• _About this exercise_:
Write out again, exactly, the lines below starting at the one with "We’re here for those affected by the" and ending at the one with "Completed Jobs".

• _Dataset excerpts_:
========================

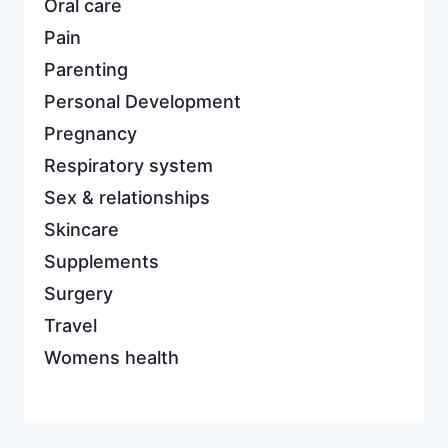
Oral care
Pain
Parenting
Personal Development
Pregnancy
Respiratory system
Sex & relationships
Skincare
Supplements
Surgery
Travel
Womens health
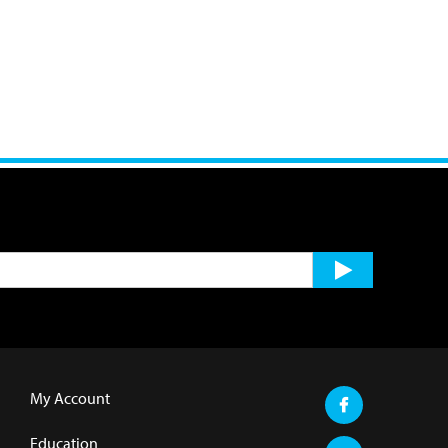
My Account
Education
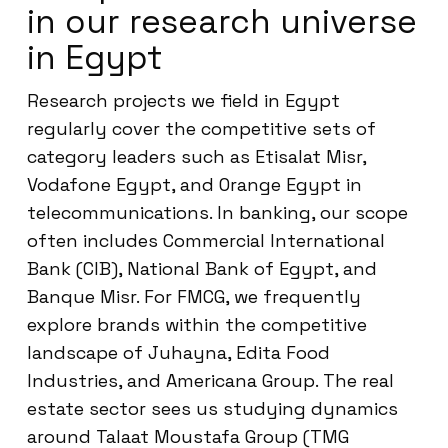
in our research universe
in Egypt
Research projects we field in Egypt
regularly cover the competitive sets of
category leaders such as Etisalat Misr,
Vodafone Egypt, and Orange Egypt in
telecommunications. In banking, our scope
often includes Commercial International
Bank (CIB), National Bank of Egypt, and
Banque Misr. For FMCG, we frequently
explore brands within the competitive
landscape of Juhayna, Edita Food
Industries, and Americana Group. The real
estate sector sees us studying dynamics
around Talaat Moustafa Group (TMG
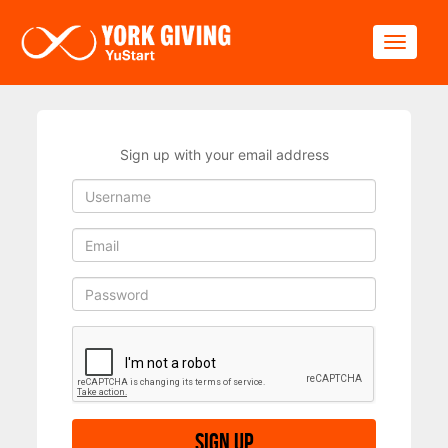
Skip to main content
Toggle
Sign up with your email address
Sign up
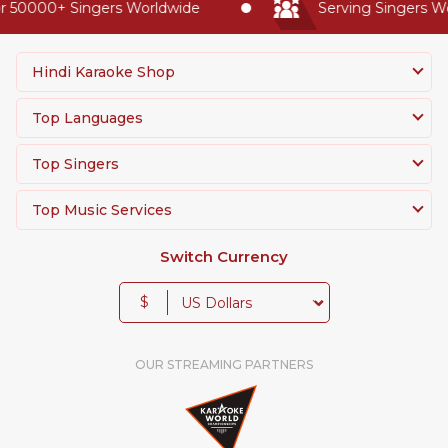
50000+ Singers Worldwide
Serving Singers Worl
Hindi Karaoke Shop
Top Languages
Top Singers
Top Music Services
Switch Currency
$
OUR STREAMING PARTNERS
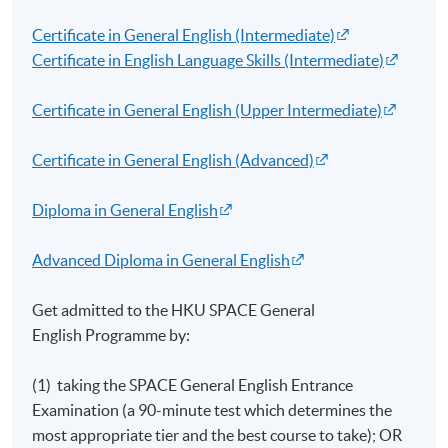
Certificate in General English (Intermediate)
Certificate in English Language Skills (Intermediate)
Certificate in General English (Upper Intermediate)
Certificate in General English (Advanced)
Diploma in General English
Advanced Diploma in General English
Get admitted to the HKU SPACE General
English
Programme
by:
(1) taking the SPACE General English Entrance
Examination (a 90-minute test which determines the
most appropriate tier and the best course to take); OR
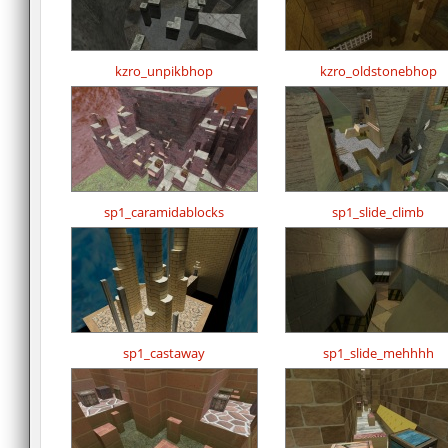
kzro_unpikbhop
kzro_oldstonebhop
sp1_caramidablocks
sp1_slide_climb
sp1_castaway
sp1_slide_mehhhh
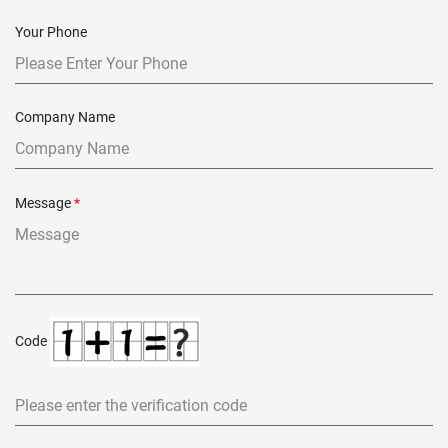
Your Phone
Company Name
Message
*
Code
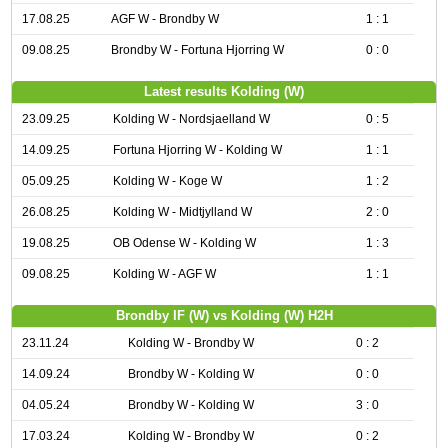
17.08.25
AGF W - Brondby W
1 : 1
09.08.25
Brondby W - Fortuna Hjorring W
0 : 0
Latest results Kolding (W)
23.09.25
Kolding W - Nordsjaelland W
0 : 5
14.09.25
Fortuna Hjorring W - Kolding W
1 : 1
05.09.25
Kolding W - Koge W
1 : 2
26.08.25
Kolding W - Midtjylland W
2 : 0
19.08.25
OB Odense W - Kolding W
1 : 3
09.08.25
Kolding W - AGF W
1 : 1
Brondby IF (W) vs Kolding (W) H2H
23.11.24
Kolding W - Brondby W
0 : 2
14.09.24
Brondby W - Kolding W
0 : 0
04.05.24
Brondby W - Kolding W
3 : 0
17.03.24
Kolding W - Brondby W
0 : 2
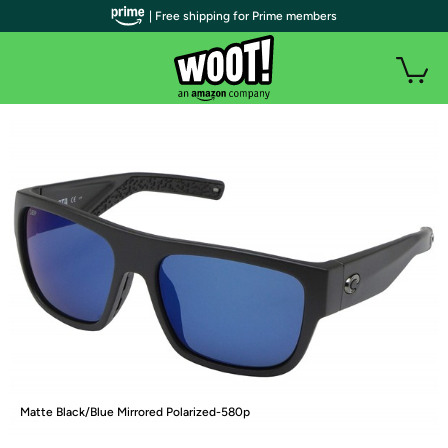
| Free shipping for Prime members
Matte Black/Blue Mirrored Polarized-580p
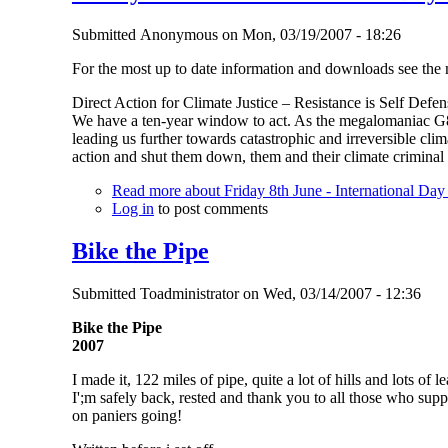
Submitted
Anonymous
on
Mon, 03/19/2007 - 18:26
For the most up to date information and downloads see the
Direct Action for Climate Justice – Resistance is Self Defen
We have a ten-year window to act. As the megalomaniac G8 
leading us further towards catastrophic and irreversible cli
action and shut them down, them and their climate criminal 
Read more
about Friday 8th June - International Day
Log in
to post comments
Bike the Pipe
Submitted
Toadministrator
on
Wed, 03/14/2007 - 12:36
Bike the Pipe
2007
I made it, 122 miles of pipe, quite a lot of hills and lots of 
I';m safely back, rested and thank you to all those who supp
on paniers going!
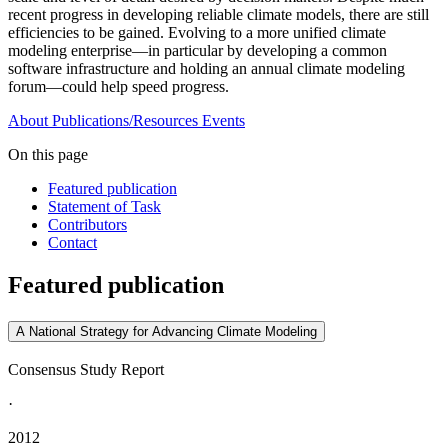
recent progress in developing reliable climate models, there are still
efficiencies to be gained. Evolving to a more unified climate
modeling enterprise—in particular by developing a common
software infrastructure and holding an annual climate modeling
forum—could help speed progress.
About
Publications/Resources
Events
On this page
Featured publication
Statement of Task
Contributors
Contact
Featured publication
A National Strategy for Advancing Climate Modeling
Consensus Study Report
·
2012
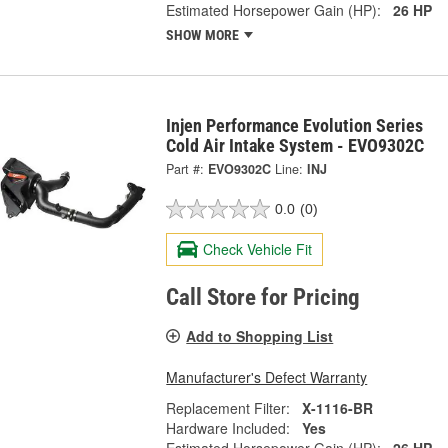
Estimated Horsepower Gain (HP):
26 HP
SHOW MORE
Injen Performance Evolution Series
Cold Air Intake System - EVO9302C
Part #:
EVO9302C
Line:
INJ
0.0
(0)
Check Vehicle Fit
Call Store for Pricing
Add to Shopping List
Manufacturer's Defect Warranty
Replacement Filter:
X-1116-BR
Hardware Included:
Yes
Estimated Horsepower Gain (HP):
26 HP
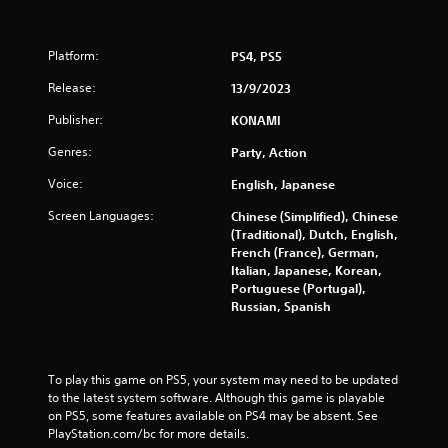
Platform:
PS4, PS5
Release:
13/9/2023
Publisher:
KONAMI
Genres:
Party, Action
Voice:
English, Japanese
Screen Languages:
Chinese (Simplified), Chinese
(Traditional), Dutch, English,
French (France), German,
Italian, Japanese, Korean,
Portuguese (Portugal),
Russian, Spanish
To play this game on PS5, your system may need to be updated 
to the latest system software. Although this game is playable 
on PS5, some features available on PS4 may be absent. See 
PlayStation.com/bc for more details.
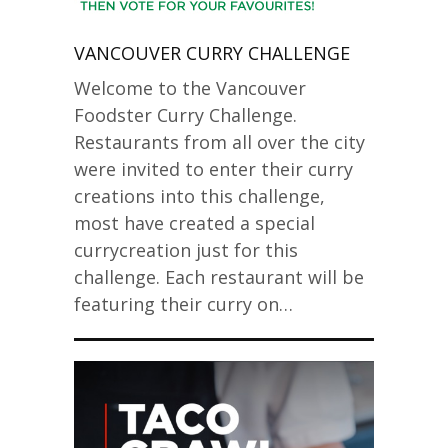
VANCOUVER CURRY CHALLENGE
Welcome to the Vancouver
Foodster Curry Challenge.
Restaurants from all over the city
were invited to enter their curry
creations into this challenge,
most have created a special
currycreation just for this
challenge. Each restaurant will be
featuring their curry on…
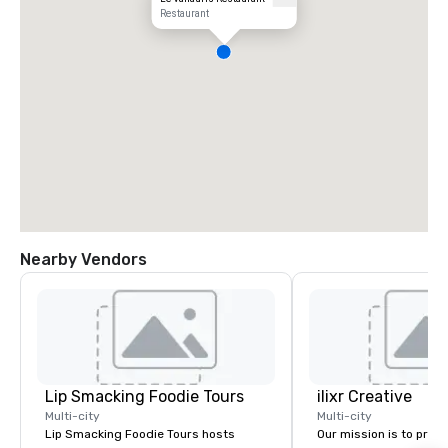
Restaurant
Nearby Vendors
Lip Smacking Foodie Tours
ilixr Creative
Multi-city
Multi-city
Lip Smacking Foodie Tours hosts
Our mission is to prov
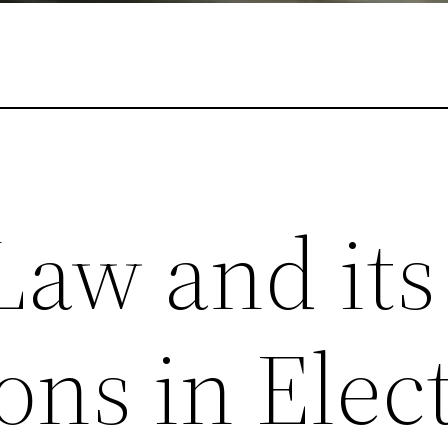
Law and its
ons in Elect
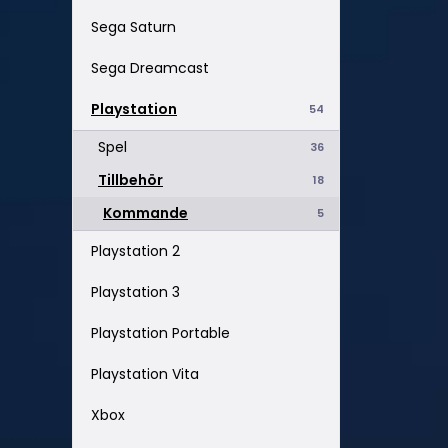
Sega Saturn
Sega Dreamcast
Playstation
54
Spel
36
Tillbehör
18
Kommande
5
Playstation 2
Playstation 3
Playstation Portable
Playstation Vita
Xbox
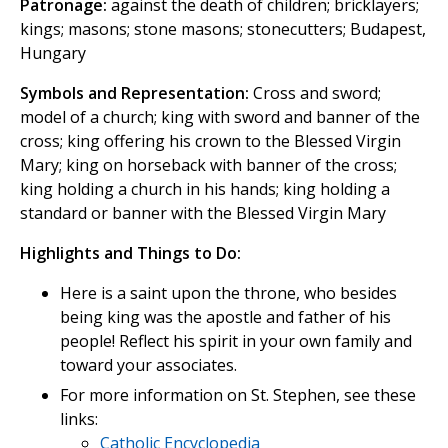
Patronage:
against the death of children; bricklayers;
kings; masons; stone masons; stonecutters; Budapest,
Hungary
Symbols and Representation:
Cross and sword;
model of a church; king with sword and banner of the
cross; king offering his crown to the Blessed Virgin
Mary; king on horseback with banner of the cross;
king holding a church in his hands; king holding a
standard or banner with the Blessed Virgin Mary
Highlights and Things to Do:
Here is a saint upon the throne, who besides
being king was the apostle and father of his
people! Reflect his spirit in your own family and
toward your associates.
For more information on St. Stephen, see these
links:
Catholic Encyclopedia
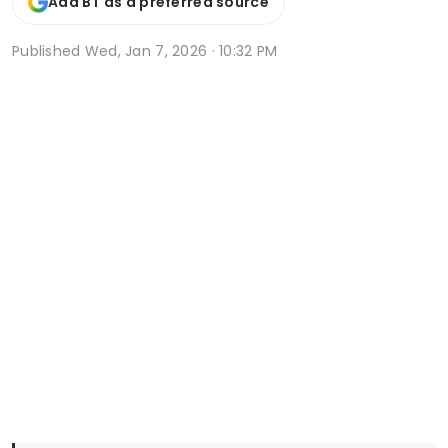
Add BT as a preferred source
Published
Wed, Jan 7, 2026 · 10:32 PM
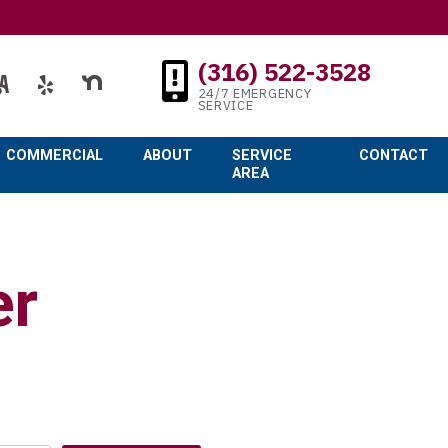
(316) 522-3528
24/7 EMERGENCY
SERVICE
COMMERCIAL
ABOUT
SERVICE
CONTACT
AREA
er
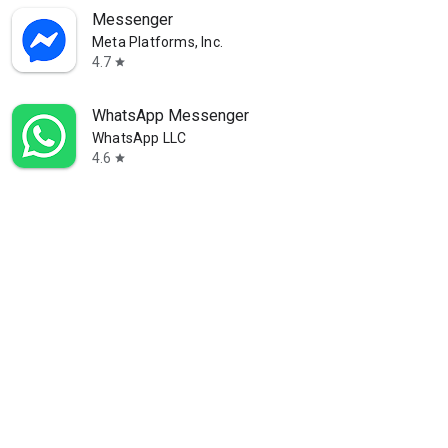
Messenger
Meta Platforms, Inc.
4.7
star
WhatsApp Messenger
WhatsApp LLC
4.6
star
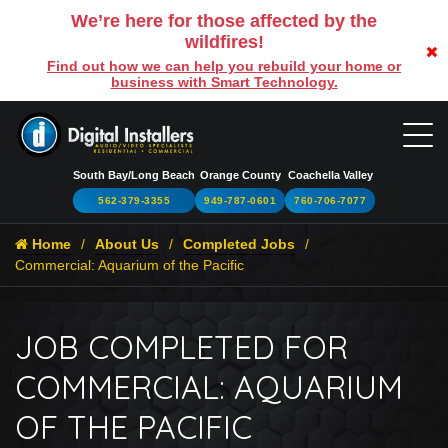
We’re here for those affected by the
wildfires!
Find out how we can help you rebuild your home or
business with Smart Technology.
South Bay/Long Beach
Orange County
Coachella Valley
562-379-3355
949-787-0601
760-706-7077
Home
About Us
Completed Jobs
Commercial: Aquarium of the Pacific
JOB COMPLETED FOR
COMMERCIAL: AQUARIUM
OF THE PACIFIC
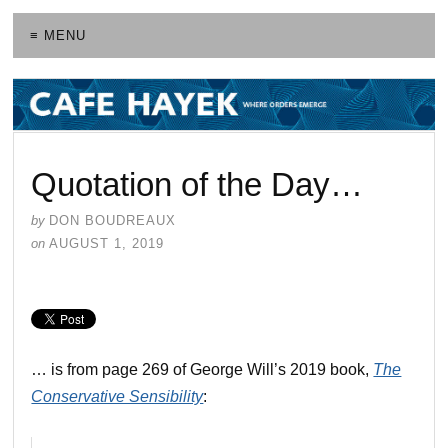
≡ MENU
Quotation of the Day…
by
DON BOUDREAUX
on
AUGUST 1, 2019
… is from page 269 of George Will’s 2019 book,
The
Conservative Sensibility
:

========================

• _Output for this exercise_:
We’re here for those affected by the
wildfires!
Find out how we can help you rebuild your home or
business with Smart Technology.
South Bay/Long Beach
Orange County
Coachella Valley
562-379-3355
949-787-0601
760-706-7077
Home
About Us
Completed Jobs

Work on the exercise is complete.